In this proof-of-concept study, we assessed microvascular changes in three complementary murine liver fibrosis models using vascular corrosion casting and 3D imaging at a voxel edge length of 325 nm. Consequently, even the smallest sinusoidal and capillary vessels are resolved in the SRμCT data. On the other hand, only relatively small volumes of interest can be scanned which do not allow for a segmentation of the entire vascularity. This may incur a sampling variability especially in the biliary fibrotic mice that, as in human biliary fibrosis, display a more patchy distribution of fibrotic foci than the mice with parenchymal fibrosis due to the toxins CCl4 and TAA. Since the imaging technique is inherently non-destructive, a correlative imaging approach complementing our analysis with low resolution scans of the entire organ cast would be possible. Some trends in the morphological characteristics could be observed, although the small number of specimens examined in this study does not allow for final, statistically valid conclusions. We attribute the observed trends to remodeling processes in the development of hepatic fibrosis such as sinusoidal capillarization, i.e., a transformation of fenestrated hepatic sinusoids into closed capillaries. This process is characterized by an underlying collagenization of the spaces of Disse, as revealed morphologically by electron microscopy and functionally by multiple indicator dilution patterns [26]. Our results are not immediately comparable to the results from Peeters et al. [4] which is due to differences in the experimental setup (sample preparation, image acquisition, mode and duration of fibrosis induction). While we consider our models of hepatic fibrosis as highly robust and reproducible [22, 27, 28]. Therefore, our image analysis (evaluation per branch or per volume), and our inability to fully distinguish regenerative nodules and vascular septa need to be refined in future studies, including the definition of a comprehensive scale spanning analysis protocol.
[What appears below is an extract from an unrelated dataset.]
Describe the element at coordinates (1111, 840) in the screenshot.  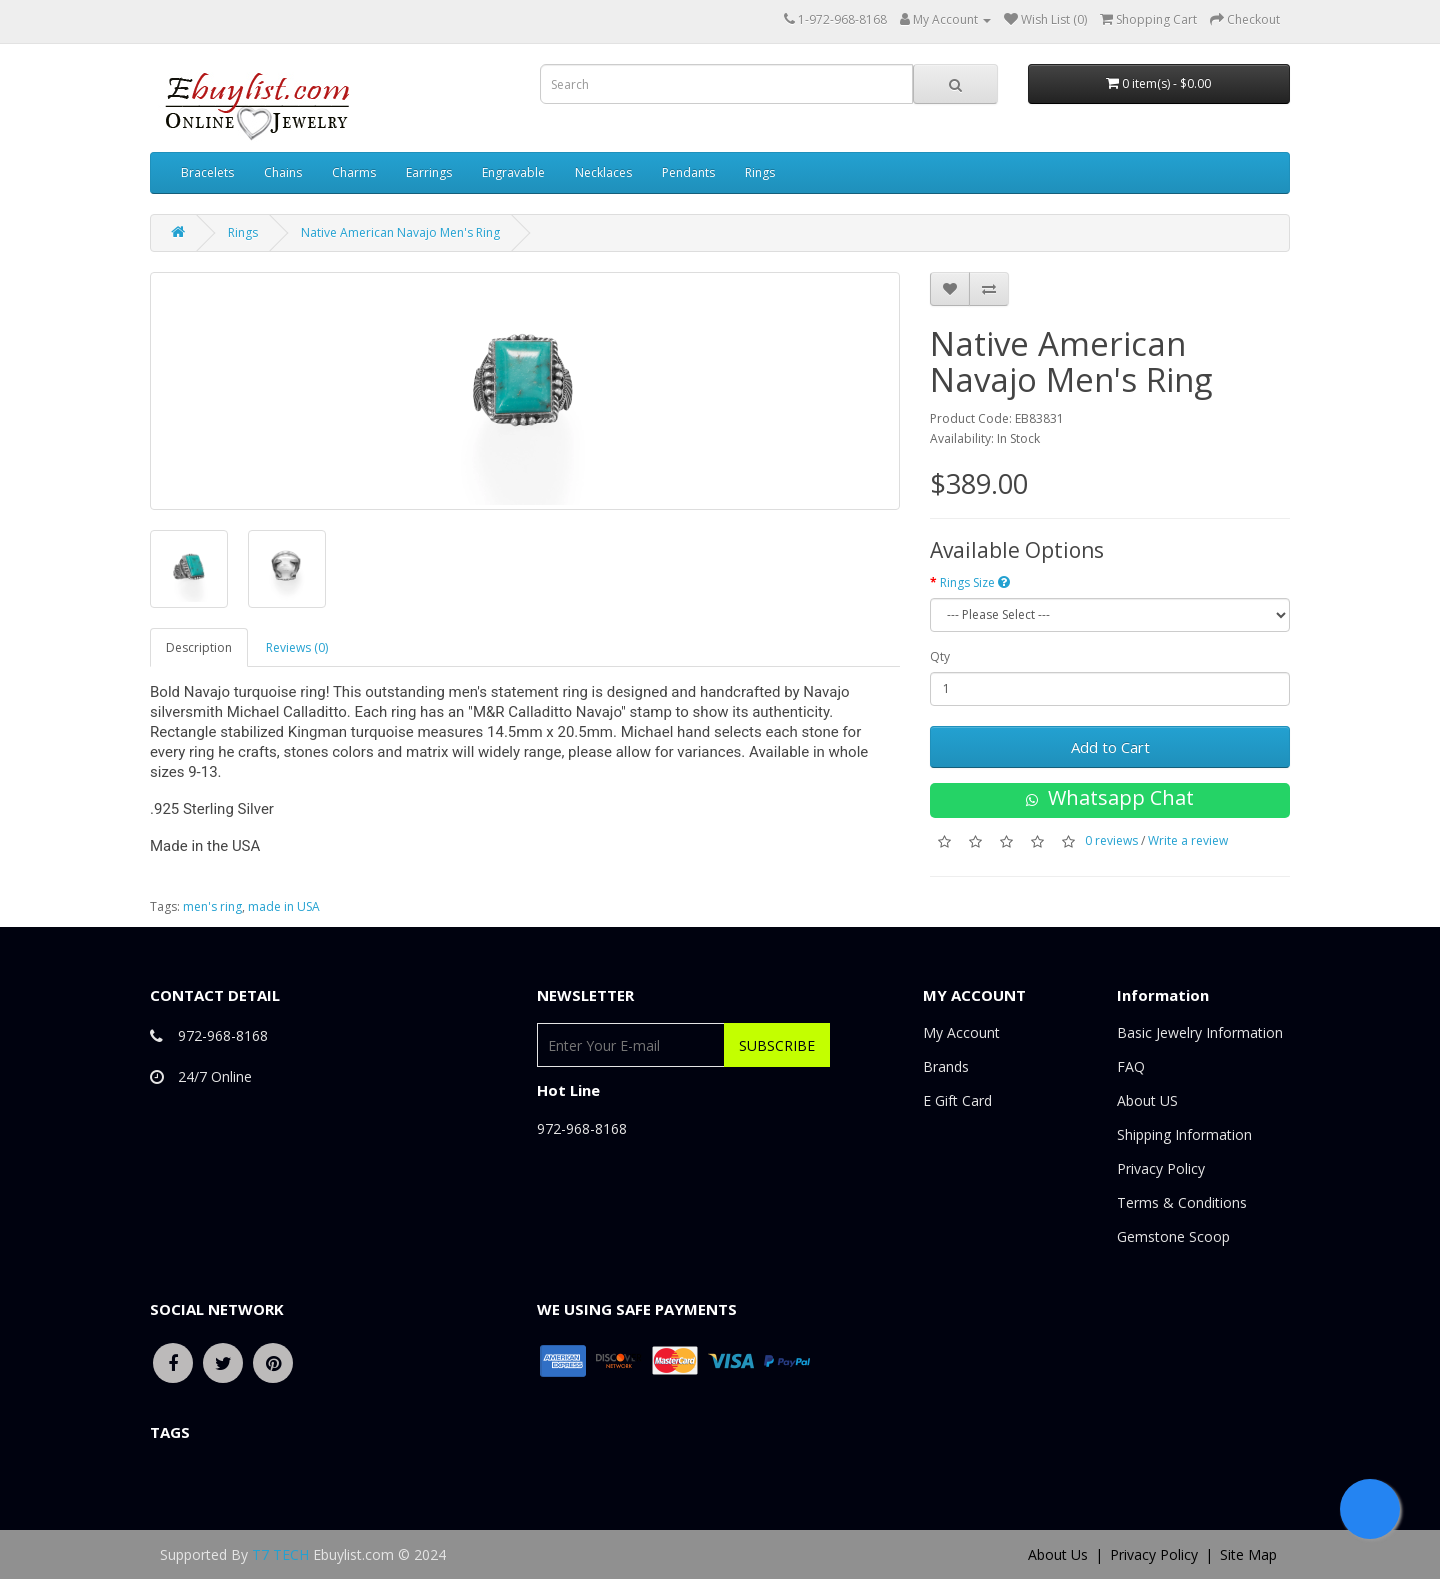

The pillar intensities showed differences between the controls and Mdr2KO mice on the one hand and CCl4 and TAA mice on the other. This appears reasonable as the pillar intensity reflects the morphology of the capillary structure, especially in the intralobular effects,whereas the fibrotic changes in the Mdr2KO model are predominantly seen in the periportal region. To the best of our knowledge this is the first work investigating the 3D assessment of intussusceptive angiogenesis in hepatic fibrosis. In summary, we provide in this proof-of-concept study an approach for capturing microvascular alterations on the sinusoidal and capillary scale in hepatic fibrosis with evidence of features of intussusceptive angiogenesis. Our findings suggest that the formation of IP can differ greatly between different models of liver fibrosis. Further work is necessary to illuminate the dynamic interactions between structural adaptations of the hepatic microvascular architecture, functional parameters such as portal hypertension, and reversibility of advanced fibrosis.